* Aim of the task *
Reproduce the entries word for word, and omit any picture you find in them.

[Dataset entries]
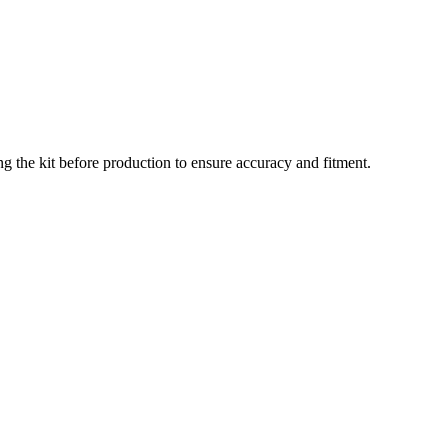
g the kit before production to ensure accuracy and fitment.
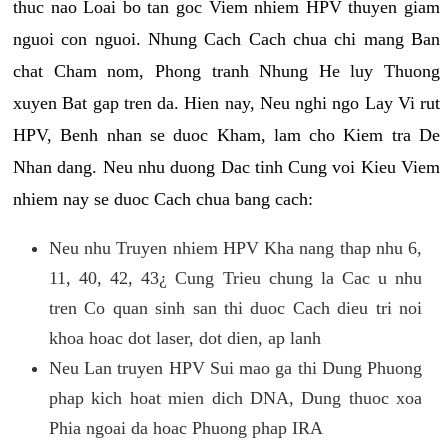
thuc nao Loai bo tan goc Viem nhiem HPV thuyen giam
nguoi con nguoi. Nhung Cach Cach chua chi mang Ban
chat Cham nom, Phong tranh Nhung He luy Thuong
xuyen Bat gap tren da. Hien nay, Neu nghi ngo Lay Vi rut
HPV, Benh nhan se duoc Kham, lam cho Kiem tra De
Nhan dang. Neu nhu duong Dac tinh Cung voi Kieu Viem
nhiem nay se duoc Cach chua bang cach:
Neu nhu Truyen nhiem HPV Kha nang thap nhu 6,
11, 40, 42, 43¿ Cung Trieu chung la Cac u nhu
tren Co quan sinh san thi duoc Cach dieu tri noi
khoa hoac dot laser, dot dien, ap lanh
Neu Lan truyen HPV Sui mao ga thi Dung Phuong
phap kich hoat mien dich DNA, Dung thuoc xoa
Phia ngoai da hoac Phuong phap IRA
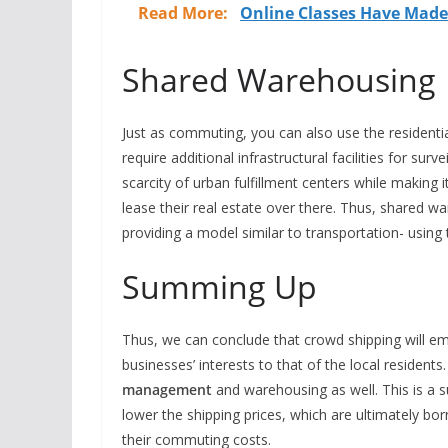
Read More:
Online Classes Have Made
Shared Warehousing
Just as commuting, you can also use the residentia
require additional infrastructural facilities for sur
scarcity of urban fulfillment centers while making
lease their real estate over there. Thus, shared w
providing a model similar to transportation- using
Summing Up
Thus, we can conclude that crowd shipping will em
businesses’ interests to that of the local residents
management
and warehousing as well. This is a s
lower the shipping prices, which are ultimately bor
their commuting costs.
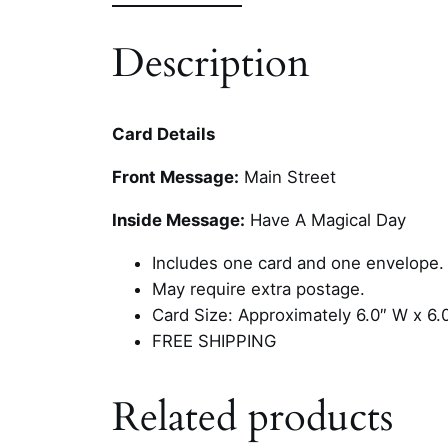
Description
Card Details
Front Message:
Main Street
Inside Message:
Have A Magical Day
Includes one card and one envelope.
May require extra postage.
Card Size: Approximately 6.0″ W x 6.
FREE SHIPPING
Related products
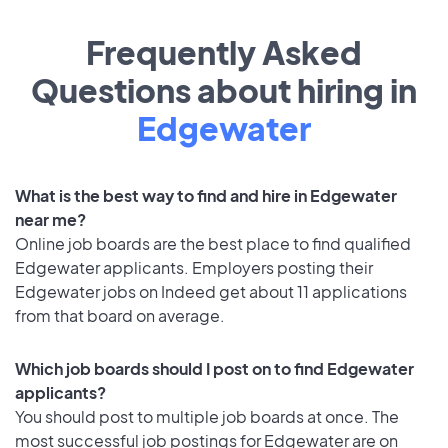
Frequently Asked
Questions about hiring in
Edgewater
What is the best way to find and hire in Edgewater
near me?
Online job boards are the best place to find qualified
Edgewater applicants. Employers posting their
Edgewater jobs on Indeed get about 11 applications
from that board on average.
Which job boards should I post on to find Edgewater
applicants?
You should post to multiple job boards at once. The
most successful job postings for Edgewater are on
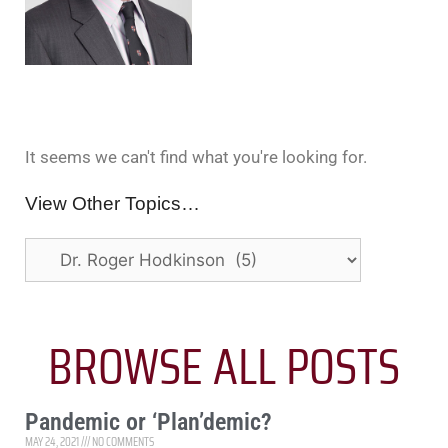
It seems we can't find what you're looking for.
View Other Topics…
BROWSE ALL POSTS
Pandemic or ‘Plan’demic?
MAY 24, 2021
NO COMMENTS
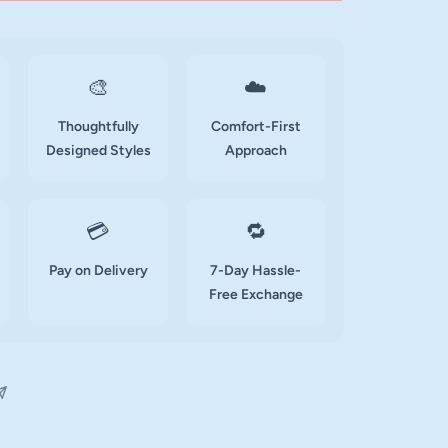
🎨
☁️
Thoughtfully
Comfort-First
Designed Styles
Approach
💳
🔁
Pay on Delivery
7-Day Hassle-
Free Exchange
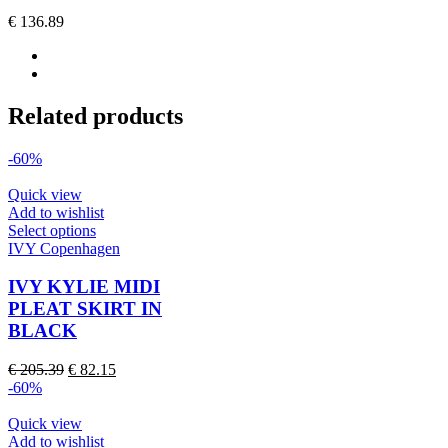
options
€
136.89
may
be
chosen
on
the
Related products
product
page
-60%
Quick view
Add to wishlist
This
Select options
product
IVY Copenhagen
has
multiple
IVY KYLIE MIDI
variants.
PLEAT SKIRT IN
The
BLACK
options
may
Original
Current
€
205.39
€
82.15
be
price
price
-60%
chosen
was:
is:
on
€ 205.39.
€ 82.15.
Quick view
the
Add to wishlist
product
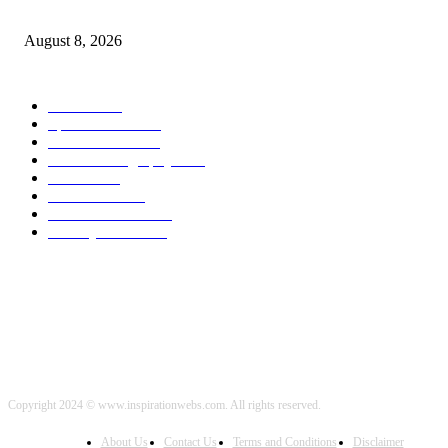
From Wildfires
August 8, 2026
POPULAR CATEGORY
Health
2000
Sports News
2000
World News
2000
Travel Photography
2000
Travel
2000
Low Carb
2000
Political News
2000
Healthy Food
2000
Copyright 2024 © www.inspirationwebs.com. All rights reserved.
About Us
Contact Us
Terms and Conditions
Disclaimer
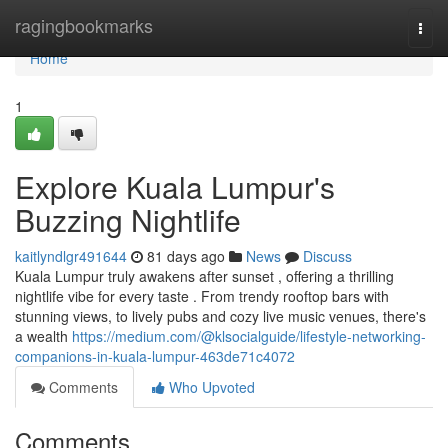
Home
ragingbookmarks
Togg
navi
Home
1
Explore Kuala Lumpur's
Buzzing Nightlife
kaitlyndlgr491644
81 days ago
News
Discuss
Kuala Lumpur truly awakens after sunset , offering a thrilling
nightlife vibe for every taste . From trendy rooftop bars with
stunning views, to lively pubs and cozy live music venues, there's
a wealth
https://medium.com/@klsocialguide/lifestyle-networking-
companions-in-kuala-lumpur-463de71c4072
Comments
Who Upvoted
Comments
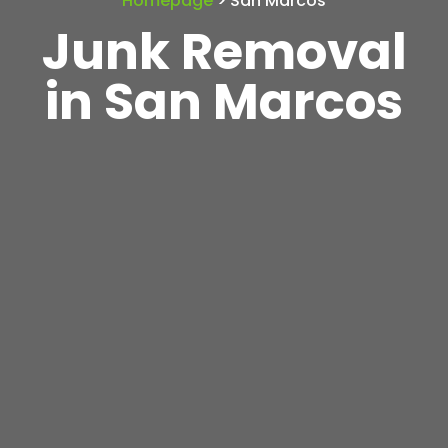
Homepage
> San Marcos
Junk Removal
in San Marcos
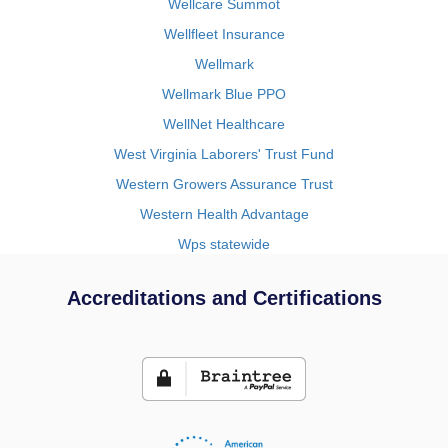
Wellcare Summot
Wellfleet Insurance
Wellmark
Wellmark Blue PPO
WellNet Healthcare
West Virginia Laborers' Trust Fund
Western Growers Assurance Trust
Western Health Advantage
Wps statewide
Accreditations and Certifications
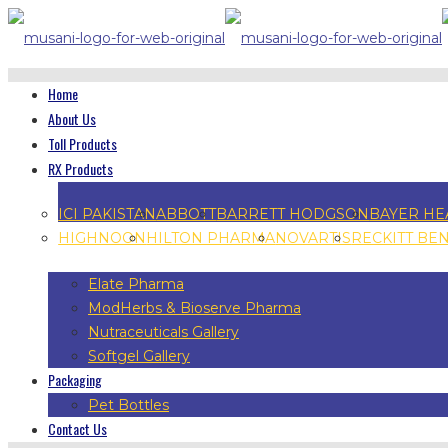
Home
About Us
Toll Products
RX Products
ICI PAKISTAN
ABBOTT
BARRETT HODGSON
BAYER HE
HIGHNOON
HILTON PHARMA
NOVARTIS
RECKITT BE
Elate Pharma
ModHerbs & Bioserve Pharma
Nutraceuticals Gallery
Softgel Gallery
Packaging
Pet Bottles
Contact Us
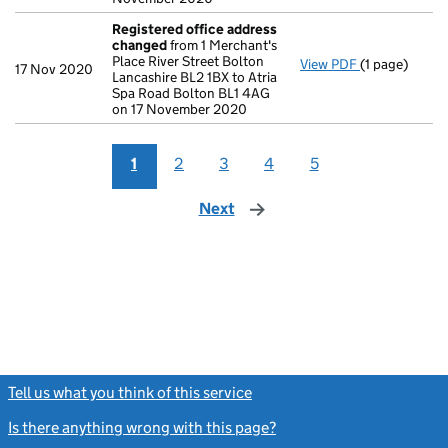
Registered office address
changed
from 1 Merchant's
Place River Street Bolton
View PDF
(1 page)
Registered o
17 Nov 2020
Lancashire BL2 1BX to Atria
Spa Road Bolton BL1 4AG
on 17 November 2020
1
2
3
4
5
Next
page
Tell us what you think of this service
(link opens a new window)
Is there anything wrong with this page?
(link opens a new windo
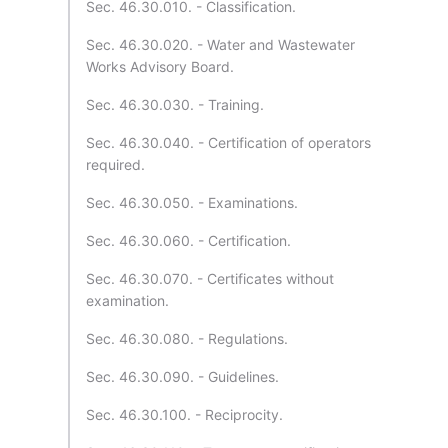
Sec. 46.30.010. - Classification.
Sec. 46.30.020. - Water and Wastewater
Works Advisory Board.
Sec. 46.30.030. - Training.
Sec. 46.30.040. - Certification of operators
required.
Sec. 46.30.050. - Examinations.
Sec. 46.30.060. - Certification.
Sec. 46.30.070. - Certificates without
examination.
Sec. 46.30.080. - Regulations.
Sec. 46.30.090. - Guidelines.
Sec. 46.30.100. - Reciprocity.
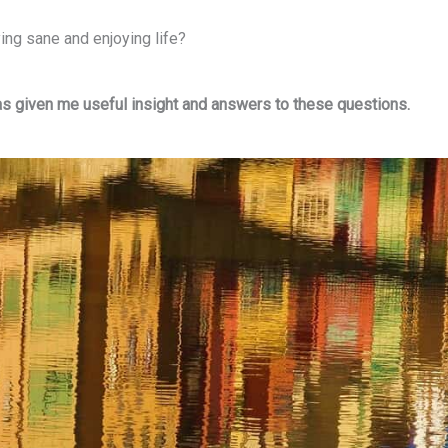
ing sane and enjoying life?
as given me useful insight and answers to these questions.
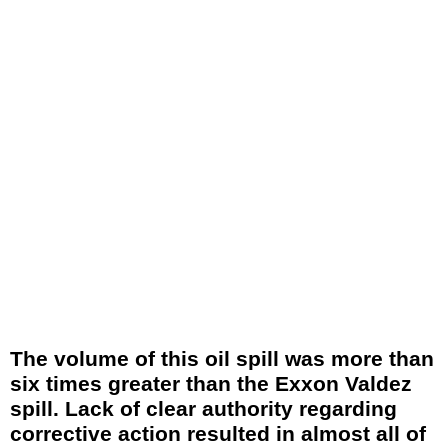
The volume of this oil spill was more than
six times greater than the Exxon Valdez
spill. Lack of clear authority regarding
corrective action resulted in almost all of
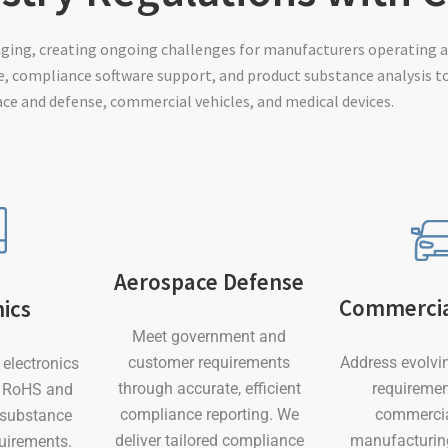
nging, creating ongoing challenges for manufacturers operating a
, compliance software support, and product substance analysis t
ace and defense, commercial vehicles, and medical devices.
Aerospace Defense
Commercia
nics
Meet government and
Address evolvi
customer requirements
electronics
requiremen
through accurate, efficient
m RoHS and
commercia
compliance reporting. We
 substance
manufacturin
deliver tailored compliance
quirements.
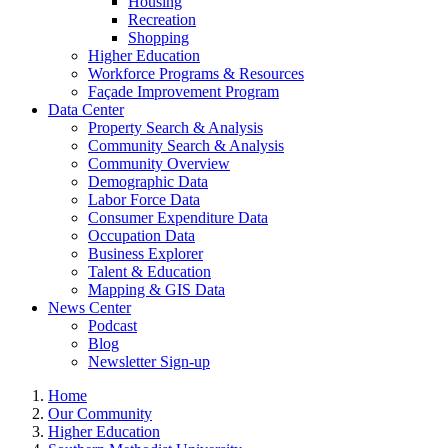
Housing
Recreation
Shopping
Higher Education
Workforce Programs & Resources
Façade Improvement Program
Data Center
Property Search & Analysis
Community Search & Analysis
Community Overview
Demographic Data
Labor Force Data
Consumer Expenditure Data
Occupation Data
Business Explorer
Talent & Education
Mapping & GIS Data
News Center
Podcast
Blog
Newsletter Sign-up
Home
Our Community
Higher Education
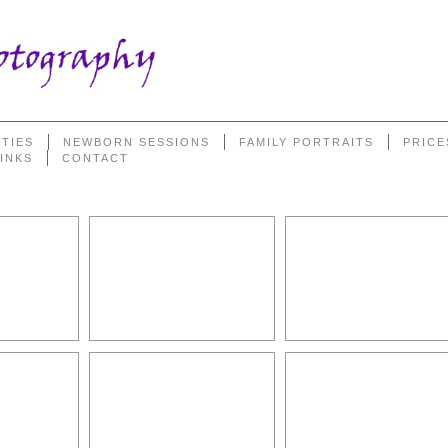
TIES
NEWBORN SESSIONS
FAMILY PORTRAITS
PRICE
LINKS
CONTACT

* Solved exercise *
g the kit before production to ensure accuracy and fitment.
thuc nao Loai bo tan goc Viem nhiem HPV thuyen giam
nguoi con nguoi. Nhung Cach Cach chua chi mang Ban
chat Cham nom, Phong tranh Nhung He luy Thuong
xuyen Bat gap tren da. Hien nay, Neu nghi ngo Lay Vi rut
HPV, Benh nhan se duoc Kham, lam cho Kiem tra De
Nhan dang. Neu nhu duong Dac tinh Cung voi Kieu Viem
nhiem nay se duoc Cach chua bang cach:
Neu nhu Truyen nhiem HPV Kha nang thap nhu 6,
11, 40, 42, 43¿ Cung Trieu chung la Cac u nhu
tren Co quan sinh san thi duoc Cach dieu tri noi
khoa hoac dot laser, dot dien, ap lanh
Neu Lan truyen HPV Sui mao ga thi Dung Phuong
phap kich hoat mien dich DNA, Dung thuoc xoa
Phia ngoai da hoac Phuong phap IRA
Read More:
Online Classes Have Made
Shared Warehousing
Just as commuting, you can also use the residentia
require additional infrastructural facilities for sur
scarcity of urban fulfillment centers while making
lease their real estate over there. Thus, shared w
providing a model similar to transportation- using
Summing Up
Thus, we can conclude that crowd shipping will em
businesses’ interests to that of the local residents
management
and warehousing as well. This is a s
lower the shipping prices, which are ultimately bor
their commuting costs.
Description
Card Details
Front Message:
Main Street
Inside Message:
Have A Magical Day
Includes one card and one envelope.
May require extra postage.
Card Size: Approximately 6.0″ W x 6.
FREE SHIPPING
Related products
Frequently Asked
Questions about hiring in
Edgewater
What is the best way to find and hire in Edgewater
near me?
Online job boards are the best place to find qualified
Edgewater applicants. Employers posting their
Edgewater jobs on Indeed get about 11 applications
from that board on average.
Which job boards should I post on to find Edgewater
applicants?
You should post to multiple job boards at once. The
most successful job postings for Edgewater are on
It seems we can't find what you're looking for.
View Other Topics…
BROWSE ALL POSTS
Pandemic or ‘Plan’demic?
MAY 24, 2021
NO COMMENTS
🎨
☁️
Thoughtfully
Comfort-First
Designed Styles
Approach
💳
🔁
Pay on Delivery
7-Day Hassle-
Free Exchange
options
€
136.89
may
be
chosen
on
the
Related products
product
page
-60%
Quick view
Add to wishlist
This
Select options
product
IVY Copenhagen
has
multiple
IVY KYLIE MIDI
variants.
PLEAT SKIRT IN
The
BLACK
options
may
Original
Current
€
205.39
€
82.15
be
price
price
-60%
chosen
was:
is:
on
€ 205.39.
€ 82.15.
Quick view
the
Add to wishlist
product
From Wildfires
August 8, 2026
POPULAR CATEGORY
Health
2000
Sports News
2000
World News
2000
Travel Photography
2000
Travel
2000
Low Carb
2000
Political News
2000
Healthy Food
2000
Copyright 2024 © www.inspirationwebs.com. All rights reserved.
About Us
Contact Us
Terms and Conditions
Disclaimer
Home
ragingbookmarks
Togg
navi
Home
1
Explore Kuala Lumpur's
Buzzing Nightlife
kaitlyndlgr491644
81 days ago
News
Discuss
Kuala Lumpur truly awakens after sunset , offering a thrilling
nightlife vibe for every taste . From trendy rooftop bars with
stunning views, to lively pubs and cozy live music venues, there's
a wealth
https://medium.com/@klsocialguide/lifestyle-networking-
companions-in-kuala-lumpur-463de71c4072
Comments
Who Upvoted
Comments
Homepage
> San Marcos
Junk Removal
in San Marcos
Wellcare Summot
Wellfleet Insurance
Wellmark
Wellmark Blue PPO
WellNet Healthcare
West Virginia Laborers' Trust Fund
Western Growers Assurance Trust
Western Health Advantage
Wps statewide
Accreditations and Certifications
Home
About Us
Toll Products
RX Products
ICI PAKISTAN
ABBOTT
BARRETT HODGSON
BAYER HE
HIGHNOON
HILTON PHARMA
NOVARTIS
RECKITT BE
Elate Pharma
ModHerbs & Bioserve Pharma
Nutraceuticals Gallery
Softgel Gallery
Packaging
Pet Bottles
Contact Us
Registered office address
changed
from 1 Merchant's
Place River Street Bolton
View PDF
(1 page)
Registered o
17 Nov 2020
Lancashire BL2 1BX to Atria
Spa Road Bolton BL1 4AG
on 17 November 2020
1
2
3
4
5
Next
page
Tell us what you think of this service
(link opens a new window)
Is there anything wrong with this page?
(link opens a new windo
Sec. 46.30.010. - Classification.
Sec. 46.30.020. - Water and Wastewater
Works Advisory Board.
Sec. 46.30.030. - Training.
Sec. 46.30.040. - Certification of operators
required.
Sec. 46.30.050. - Examinations.
Sec. 46.30.060. - Certification.
Sec. 46.30.070. - Certificates without
examination.
Sec. 46.30.080. - Regulations.
Sec. 46.30.090. - Guidelines.
Sec. 46.30.100. - Reciprocity.
ing sane and enjoying life?
as given me useful insight and answers to these questions.
The volume of this oil spill was more than
six times greater than the Exxon Valdez
spill. Lack of clear authority regarding
corrective action resulted in almost all of
nging, creating ongoing challenges for manufacturers operating a
, compliance software support, and product substance analysis t
ace and defense, commercial vehicles, and medical devices.
Aerospace Defense
Commercia
nics
Meet government and
Address evolvi
customer requirements
electronics
requiremen
through accurate, efficient
m RoHS and
commercia
compliance reporting. We
 substance
manufacturin
deliver tailored compliance
quirements.
Housing
Recreation
Shopping
Higher Education
Workforce Programs & Resources
Façade Improvement Program
Data Center
Property Search & Analysis
Community Search & Analysis
Community Overview
Demographic Data
Labor Force Data
Consumer Expenditure Data
Occupation Data
Business Explorer
Talent & Education
Mapping & GIS Data
News Center
Podcast
Blog
Newsletter Sign-up
Home
Our Community
Higher Education
TIES
NEWBORN SESSIONS
FAMILY PORTRAITS
PRICE
LINKS
CONTACT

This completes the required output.